**DIRECTIONS**
Transcribe the listing below only from the line with "September 2019" up to and including the line with "escalate with the".

────────────────────────────────────────

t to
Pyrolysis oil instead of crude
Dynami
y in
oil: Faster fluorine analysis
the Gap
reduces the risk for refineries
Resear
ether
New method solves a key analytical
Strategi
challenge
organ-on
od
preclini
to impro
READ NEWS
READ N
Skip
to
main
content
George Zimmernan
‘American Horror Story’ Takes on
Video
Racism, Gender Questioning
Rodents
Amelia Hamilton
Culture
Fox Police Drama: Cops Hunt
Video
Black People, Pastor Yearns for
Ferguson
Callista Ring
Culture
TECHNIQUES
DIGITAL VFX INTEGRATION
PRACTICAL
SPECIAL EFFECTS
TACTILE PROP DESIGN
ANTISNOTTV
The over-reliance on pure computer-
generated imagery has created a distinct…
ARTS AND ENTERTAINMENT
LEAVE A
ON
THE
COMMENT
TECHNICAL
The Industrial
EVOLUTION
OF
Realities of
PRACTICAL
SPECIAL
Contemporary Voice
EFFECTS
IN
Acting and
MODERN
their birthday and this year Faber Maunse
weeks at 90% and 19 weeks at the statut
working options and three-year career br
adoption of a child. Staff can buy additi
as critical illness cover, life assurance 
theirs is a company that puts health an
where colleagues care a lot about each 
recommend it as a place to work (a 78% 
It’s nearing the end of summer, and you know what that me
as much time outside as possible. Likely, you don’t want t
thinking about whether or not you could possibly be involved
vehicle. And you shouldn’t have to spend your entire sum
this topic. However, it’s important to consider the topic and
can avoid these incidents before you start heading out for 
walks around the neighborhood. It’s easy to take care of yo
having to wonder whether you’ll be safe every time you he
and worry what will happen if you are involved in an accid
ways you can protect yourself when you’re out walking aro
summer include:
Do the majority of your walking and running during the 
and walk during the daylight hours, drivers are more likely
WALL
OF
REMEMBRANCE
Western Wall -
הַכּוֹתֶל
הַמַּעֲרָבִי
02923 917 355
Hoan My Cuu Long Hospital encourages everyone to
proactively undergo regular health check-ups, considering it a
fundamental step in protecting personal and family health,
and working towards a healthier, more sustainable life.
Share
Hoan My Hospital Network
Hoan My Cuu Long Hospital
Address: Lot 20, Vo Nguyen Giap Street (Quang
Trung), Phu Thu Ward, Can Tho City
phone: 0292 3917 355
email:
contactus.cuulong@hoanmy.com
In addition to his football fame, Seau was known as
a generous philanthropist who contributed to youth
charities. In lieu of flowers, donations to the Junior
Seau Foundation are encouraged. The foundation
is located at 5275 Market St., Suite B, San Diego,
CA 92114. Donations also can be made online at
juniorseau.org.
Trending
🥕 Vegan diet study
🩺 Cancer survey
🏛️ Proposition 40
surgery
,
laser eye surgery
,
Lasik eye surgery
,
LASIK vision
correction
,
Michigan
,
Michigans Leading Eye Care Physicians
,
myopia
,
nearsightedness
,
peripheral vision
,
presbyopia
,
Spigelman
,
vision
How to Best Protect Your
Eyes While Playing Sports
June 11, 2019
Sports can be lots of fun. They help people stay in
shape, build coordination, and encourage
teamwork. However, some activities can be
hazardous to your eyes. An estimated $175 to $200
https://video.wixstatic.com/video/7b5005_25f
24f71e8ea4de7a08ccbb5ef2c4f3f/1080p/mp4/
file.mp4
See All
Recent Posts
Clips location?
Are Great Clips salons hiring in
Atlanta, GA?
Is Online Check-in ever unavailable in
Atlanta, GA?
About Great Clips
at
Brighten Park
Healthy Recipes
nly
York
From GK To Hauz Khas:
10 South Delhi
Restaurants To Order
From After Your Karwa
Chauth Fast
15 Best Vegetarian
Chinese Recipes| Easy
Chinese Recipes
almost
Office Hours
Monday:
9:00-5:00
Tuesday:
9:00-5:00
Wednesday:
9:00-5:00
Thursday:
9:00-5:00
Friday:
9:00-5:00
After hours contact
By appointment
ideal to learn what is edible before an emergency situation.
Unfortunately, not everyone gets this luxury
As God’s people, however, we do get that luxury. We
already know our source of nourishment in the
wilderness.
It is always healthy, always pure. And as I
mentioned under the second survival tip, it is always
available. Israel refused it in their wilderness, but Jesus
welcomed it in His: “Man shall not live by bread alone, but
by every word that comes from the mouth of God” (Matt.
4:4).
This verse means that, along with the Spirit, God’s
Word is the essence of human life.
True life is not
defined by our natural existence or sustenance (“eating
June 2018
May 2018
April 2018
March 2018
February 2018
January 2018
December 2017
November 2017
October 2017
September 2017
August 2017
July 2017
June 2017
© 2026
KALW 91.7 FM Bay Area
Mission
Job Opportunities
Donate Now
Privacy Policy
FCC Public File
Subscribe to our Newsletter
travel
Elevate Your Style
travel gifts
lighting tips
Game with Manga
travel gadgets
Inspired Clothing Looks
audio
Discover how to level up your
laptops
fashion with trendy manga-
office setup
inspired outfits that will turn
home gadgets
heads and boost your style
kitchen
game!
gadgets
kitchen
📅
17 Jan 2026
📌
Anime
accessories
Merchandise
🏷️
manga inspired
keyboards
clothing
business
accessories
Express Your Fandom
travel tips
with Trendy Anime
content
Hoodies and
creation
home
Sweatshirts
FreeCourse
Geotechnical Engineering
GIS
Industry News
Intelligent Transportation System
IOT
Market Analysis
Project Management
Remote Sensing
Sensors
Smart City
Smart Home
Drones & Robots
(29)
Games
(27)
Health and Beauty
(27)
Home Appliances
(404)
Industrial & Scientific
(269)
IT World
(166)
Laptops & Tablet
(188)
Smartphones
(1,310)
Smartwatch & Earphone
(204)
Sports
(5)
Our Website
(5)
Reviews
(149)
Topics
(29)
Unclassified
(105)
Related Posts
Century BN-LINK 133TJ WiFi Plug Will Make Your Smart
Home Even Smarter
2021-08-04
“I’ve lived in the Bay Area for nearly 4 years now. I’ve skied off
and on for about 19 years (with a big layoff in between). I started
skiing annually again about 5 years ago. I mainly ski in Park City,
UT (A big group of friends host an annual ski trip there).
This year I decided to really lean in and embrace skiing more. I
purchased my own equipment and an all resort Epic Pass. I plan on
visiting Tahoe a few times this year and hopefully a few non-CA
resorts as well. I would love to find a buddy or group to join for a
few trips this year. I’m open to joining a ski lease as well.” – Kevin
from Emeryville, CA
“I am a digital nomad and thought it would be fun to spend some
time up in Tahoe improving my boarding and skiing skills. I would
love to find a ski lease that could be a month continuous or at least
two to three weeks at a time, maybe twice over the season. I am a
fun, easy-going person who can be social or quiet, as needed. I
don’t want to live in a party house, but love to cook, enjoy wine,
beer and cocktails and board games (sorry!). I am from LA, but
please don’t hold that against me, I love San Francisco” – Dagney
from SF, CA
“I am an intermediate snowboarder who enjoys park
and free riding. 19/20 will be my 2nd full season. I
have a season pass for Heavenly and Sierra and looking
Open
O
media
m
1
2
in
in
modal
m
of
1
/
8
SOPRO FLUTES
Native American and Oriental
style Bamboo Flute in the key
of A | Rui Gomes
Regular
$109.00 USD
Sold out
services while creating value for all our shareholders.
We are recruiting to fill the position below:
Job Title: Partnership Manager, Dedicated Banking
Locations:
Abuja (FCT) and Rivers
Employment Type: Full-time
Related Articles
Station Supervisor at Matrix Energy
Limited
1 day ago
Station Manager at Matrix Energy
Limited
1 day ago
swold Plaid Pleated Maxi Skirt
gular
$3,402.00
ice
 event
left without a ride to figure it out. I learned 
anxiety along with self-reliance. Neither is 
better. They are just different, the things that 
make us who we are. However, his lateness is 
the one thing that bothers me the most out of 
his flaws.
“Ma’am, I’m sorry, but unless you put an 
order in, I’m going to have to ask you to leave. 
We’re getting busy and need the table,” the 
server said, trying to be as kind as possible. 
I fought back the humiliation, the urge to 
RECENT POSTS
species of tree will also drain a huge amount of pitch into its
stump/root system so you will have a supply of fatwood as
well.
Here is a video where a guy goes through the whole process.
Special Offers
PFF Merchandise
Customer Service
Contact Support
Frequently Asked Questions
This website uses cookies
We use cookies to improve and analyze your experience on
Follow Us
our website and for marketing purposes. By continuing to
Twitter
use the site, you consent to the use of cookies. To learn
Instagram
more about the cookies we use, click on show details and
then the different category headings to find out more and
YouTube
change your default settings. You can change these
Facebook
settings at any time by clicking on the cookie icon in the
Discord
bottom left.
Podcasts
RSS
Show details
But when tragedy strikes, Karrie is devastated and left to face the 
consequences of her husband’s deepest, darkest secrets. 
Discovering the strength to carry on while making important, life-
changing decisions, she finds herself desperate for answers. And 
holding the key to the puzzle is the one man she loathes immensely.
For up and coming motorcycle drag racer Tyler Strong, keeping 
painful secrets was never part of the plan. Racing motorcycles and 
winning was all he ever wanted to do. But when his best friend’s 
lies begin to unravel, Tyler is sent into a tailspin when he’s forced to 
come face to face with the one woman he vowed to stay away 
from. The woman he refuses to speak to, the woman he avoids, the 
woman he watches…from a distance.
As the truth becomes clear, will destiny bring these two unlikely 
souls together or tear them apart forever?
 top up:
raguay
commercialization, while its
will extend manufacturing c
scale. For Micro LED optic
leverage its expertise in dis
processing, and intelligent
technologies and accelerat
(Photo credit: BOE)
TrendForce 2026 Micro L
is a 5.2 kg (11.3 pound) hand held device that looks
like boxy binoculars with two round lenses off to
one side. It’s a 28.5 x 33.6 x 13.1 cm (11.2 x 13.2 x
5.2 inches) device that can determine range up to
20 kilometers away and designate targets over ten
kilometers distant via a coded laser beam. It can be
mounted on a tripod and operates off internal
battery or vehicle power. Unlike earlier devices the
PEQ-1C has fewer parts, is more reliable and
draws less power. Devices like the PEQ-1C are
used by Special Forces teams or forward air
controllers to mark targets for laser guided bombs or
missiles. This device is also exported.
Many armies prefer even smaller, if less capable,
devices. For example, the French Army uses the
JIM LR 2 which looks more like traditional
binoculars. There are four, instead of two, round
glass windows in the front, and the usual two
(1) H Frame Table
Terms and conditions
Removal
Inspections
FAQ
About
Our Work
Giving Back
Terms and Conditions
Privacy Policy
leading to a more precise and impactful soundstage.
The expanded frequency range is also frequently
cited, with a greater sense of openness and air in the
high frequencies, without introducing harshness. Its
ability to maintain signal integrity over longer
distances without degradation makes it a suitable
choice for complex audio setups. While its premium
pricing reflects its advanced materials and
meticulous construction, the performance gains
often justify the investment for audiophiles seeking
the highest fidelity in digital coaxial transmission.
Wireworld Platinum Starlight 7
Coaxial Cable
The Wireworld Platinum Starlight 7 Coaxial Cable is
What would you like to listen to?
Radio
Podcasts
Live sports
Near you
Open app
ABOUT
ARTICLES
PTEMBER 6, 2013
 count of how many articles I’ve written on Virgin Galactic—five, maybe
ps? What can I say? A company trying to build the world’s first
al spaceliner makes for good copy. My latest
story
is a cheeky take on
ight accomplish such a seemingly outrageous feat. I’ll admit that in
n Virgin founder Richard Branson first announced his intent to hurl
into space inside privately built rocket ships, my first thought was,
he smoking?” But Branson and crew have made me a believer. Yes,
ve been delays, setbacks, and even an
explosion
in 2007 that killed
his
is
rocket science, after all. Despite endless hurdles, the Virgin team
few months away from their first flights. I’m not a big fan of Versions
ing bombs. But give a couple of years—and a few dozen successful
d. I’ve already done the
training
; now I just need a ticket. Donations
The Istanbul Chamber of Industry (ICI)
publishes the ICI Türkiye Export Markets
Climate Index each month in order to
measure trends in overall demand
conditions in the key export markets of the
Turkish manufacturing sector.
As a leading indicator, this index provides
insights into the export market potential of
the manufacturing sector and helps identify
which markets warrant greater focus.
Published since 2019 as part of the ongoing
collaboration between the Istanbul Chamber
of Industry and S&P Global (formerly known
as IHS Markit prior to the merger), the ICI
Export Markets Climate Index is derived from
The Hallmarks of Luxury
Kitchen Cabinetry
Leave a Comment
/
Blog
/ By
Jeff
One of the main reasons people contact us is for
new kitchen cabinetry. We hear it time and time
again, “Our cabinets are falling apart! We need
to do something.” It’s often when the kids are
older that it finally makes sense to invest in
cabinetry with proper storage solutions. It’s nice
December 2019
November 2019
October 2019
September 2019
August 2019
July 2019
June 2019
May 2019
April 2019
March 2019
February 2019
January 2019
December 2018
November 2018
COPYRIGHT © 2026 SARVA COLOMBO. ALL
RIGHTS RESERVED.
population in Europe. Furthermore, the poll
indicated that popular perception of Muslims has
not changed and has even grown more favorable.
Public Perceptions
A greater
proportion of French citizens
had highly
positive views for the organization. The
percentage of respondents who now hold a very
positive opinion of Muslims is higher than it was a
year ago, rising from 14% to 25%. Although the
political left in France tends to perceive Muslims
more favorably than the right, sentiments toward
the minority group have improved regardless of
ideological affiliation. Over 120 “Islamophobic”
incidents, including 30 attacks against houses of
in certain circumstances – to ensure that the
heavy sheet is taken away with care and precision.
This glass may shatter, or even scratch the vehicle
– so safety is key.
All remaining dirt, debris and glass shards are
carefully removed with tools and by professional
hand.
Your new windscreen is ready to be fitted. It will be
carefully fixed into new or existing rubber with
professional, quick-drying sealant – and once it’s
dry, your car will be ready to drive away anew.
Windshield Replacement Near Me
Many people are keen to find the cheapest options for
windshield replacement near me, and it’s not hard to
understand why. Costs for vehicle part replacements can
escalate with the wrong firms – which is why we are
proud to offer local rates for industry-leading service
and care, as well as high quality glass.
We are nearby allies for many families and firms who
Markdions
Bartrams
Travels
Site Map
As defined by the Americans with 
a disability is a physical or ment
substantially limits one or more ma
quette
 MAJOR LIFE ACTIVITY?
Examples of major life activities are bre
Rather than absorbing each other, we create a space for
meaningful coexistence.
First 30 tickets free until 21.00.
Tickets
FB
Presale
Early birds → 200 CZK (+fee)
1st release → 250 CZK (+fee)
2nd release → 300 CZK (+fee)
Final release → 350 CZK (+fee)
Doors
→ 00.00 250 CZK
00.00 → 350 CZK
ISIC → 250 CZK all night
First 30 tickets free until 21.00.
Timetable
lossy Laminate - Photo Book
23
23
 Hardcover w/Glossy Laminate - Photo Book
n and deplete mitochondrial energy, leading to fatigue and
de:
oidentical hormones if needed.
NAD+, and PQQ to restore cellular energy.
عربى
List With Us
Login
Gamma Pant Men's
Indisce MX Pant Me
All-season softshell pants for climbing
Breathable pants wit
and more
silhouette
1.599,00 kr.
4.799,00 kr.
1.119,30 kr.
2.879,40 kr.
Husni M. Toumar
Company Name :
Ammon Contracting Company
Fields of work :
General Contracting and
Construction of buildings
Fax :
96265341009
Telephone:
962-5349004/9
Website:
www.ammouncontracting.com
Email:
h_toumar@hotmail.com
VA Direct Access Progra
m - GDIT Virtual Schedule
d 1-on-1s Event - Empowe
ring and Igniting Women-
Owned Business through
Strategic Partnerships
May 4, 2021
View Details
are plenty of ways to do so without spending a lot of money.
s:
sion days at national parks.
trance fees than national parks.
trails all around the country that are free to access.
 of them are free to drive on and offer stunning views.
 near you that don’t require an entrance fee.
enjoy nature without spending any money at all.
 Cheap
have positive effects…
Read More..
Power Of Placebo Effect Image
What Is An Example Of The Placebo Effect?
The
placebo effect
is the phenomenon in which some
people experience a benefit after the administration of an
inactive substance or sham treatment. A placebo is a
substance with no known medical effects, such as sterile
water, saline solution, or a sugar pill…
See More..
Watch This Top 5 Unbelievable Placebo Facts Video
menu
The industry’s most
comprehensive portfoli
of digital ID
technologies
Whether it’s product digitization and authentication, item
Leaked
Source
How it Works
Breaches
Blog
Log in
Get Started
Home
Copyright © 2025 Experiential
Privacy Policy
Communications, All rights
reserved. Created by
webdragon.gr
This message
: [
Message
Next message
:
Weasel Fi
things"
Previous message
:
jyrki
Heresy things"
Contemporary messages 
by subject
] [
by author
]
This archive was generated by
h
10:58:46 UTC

────────────────────────────────────────

**SOLUTION TO THE PROBLEM**
September 2019
August 2019
July 2019
June 2019
May 2019
April 2019
March 2019
February 2019
January 2019
December 2018
November 2018
COPYRIGHT © 2026 SARVA COLOMBO. ALL
RIGHTS RESERVED.
population in Europe. Furthermore, the poll
indicated that popular perception of Muslims has
not changed and has even grown more favorable.
Public Perceptions
A greater
proportion of French citizens
had highly
positive views for the organization. The
percentage of respondents who now hold a very
positive opinion of Muslims is higher than it was a
year ago, rising from 14% to 25%. Although the
political left in France tends to perceive Muslims
more favorably than the right, sentiments toward
the minority group have improved regardless of
ideological affiliation. Over 120 “Islamophobic”
incidents, including 30 attacks against houses of
in certain circumstances – to ensure that the
heavy sheet is taken away with care and precision.
This glass may shatter, or even scratch the vehicle
– so safety is key.
All remaining dirt, debris and glass shards are
carefully removed with tools and by professional
hand.
Your new windscreen is ready to be fitted. It will be
carefully fixed into new or existing rubber with
professional, quick-drying sealant – and once it’s
dry, your car will be ready to drive away anew.
Windshield Replacement Near Me
Many people are keen to find the cheapest options for
windshield replacement near me, and it’s not hard to
understand why. Costs for vehicle part replacements can
escalate with the wrong firms – which is why we are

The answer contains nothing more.